With so many newcomers moving to Sarpy County each year, it's easy to understand why many people may not know about the area's history or understand how a county with rural roots is becoming so urbanized.
But a project by Emerging Terrain, an educational nonprofit research and design group, could change that.
Emerging Terrain received a $50,000 Our Town Grant from the National Endowment for the Arts for the project, which will study the history of Sarpy County and its land use and development. The project will conclude with an exhibition somewhere along La Vista's 84th Street.
Though residents may not be familiar with Emerging Terrain, they may have seen one of the group's most recent projects: the enormous murals on grain elevators along Interstate 80 in Omaha.
Emerging Terrain Director Anne Trumble, who is leading the Sarpy project, has strong ties to the county. She grew up near Papillion on a farm at 54th Street and Nebraska Highway 370. Her father, Charlie, still farms there. She also is related to the Trumbles for whom Trumble Park Elementary School is named.
"My family homesteaded there in the late 1800s, so this is all hitting pretty close to home," Trumble said. "It definitely kind of comes from me watching the county change so drastically and wanting to get some of that recorded in a way that might expose some possibilities."
Trumble's plan for the two-year project is an in-depth mapping study, which will look at each of the county's 253 Jeffersonian sections, each about one square mile. The research will look at how the land has changed ownership and developed over time.
Part of the study will be to meet with area farmers, tour the county and collect stories to document the area's history.

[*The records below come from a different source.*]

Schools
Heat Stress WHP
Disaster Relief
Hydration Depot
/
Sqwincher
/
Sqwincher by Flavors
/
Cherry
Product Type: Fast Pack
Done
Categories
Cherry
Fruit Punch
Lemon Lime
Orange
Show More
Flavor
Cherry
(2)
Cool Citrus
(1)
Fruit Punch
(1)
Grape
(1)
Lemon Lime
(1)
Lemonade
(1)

From there, Emerging Terrain will turn that information into an exhibit open to the public. The group's goal is to set up the exhibit inside and outside the former Walmart building on 84th Street. The exhibition also would reconfigure the parking lot with structures and plantings.
The structures would display the group's research and projectors would play the many interviews. The inside of the building would be a museum-like setting displaying more of the project's findings and the county's history.
"It's something pretty unique and different and especially for Sarpy County," Trumble said. "We like to think on this scale and think on things that are new."
The exhibition is planned to open in 2013, running from May to November.
Trumble said that while locating the exhibition in the former Walmart building would repurpose the area, the location also would serve a bigger purpose. The state of 84th Street's development, with many vacant buildings and plans for renewal and redevelopment, would serve as an excellent backdrop for the planning and development-focused project.
"All those vacant big-box stores, they are kind of an interesting space to put all this information in and talk about how the county has developed and what might be next," she said.
Trumble said she hopes some of the ideas or information in the exhibition might weave their way into how the area is redeveloped.
Emerging Terrain is partnering with the Sarpy County Board of Commissioners, Sarpy County Tourism and the Sarpy County Historical Museum for the project. For more information, visit emergingterrain.org.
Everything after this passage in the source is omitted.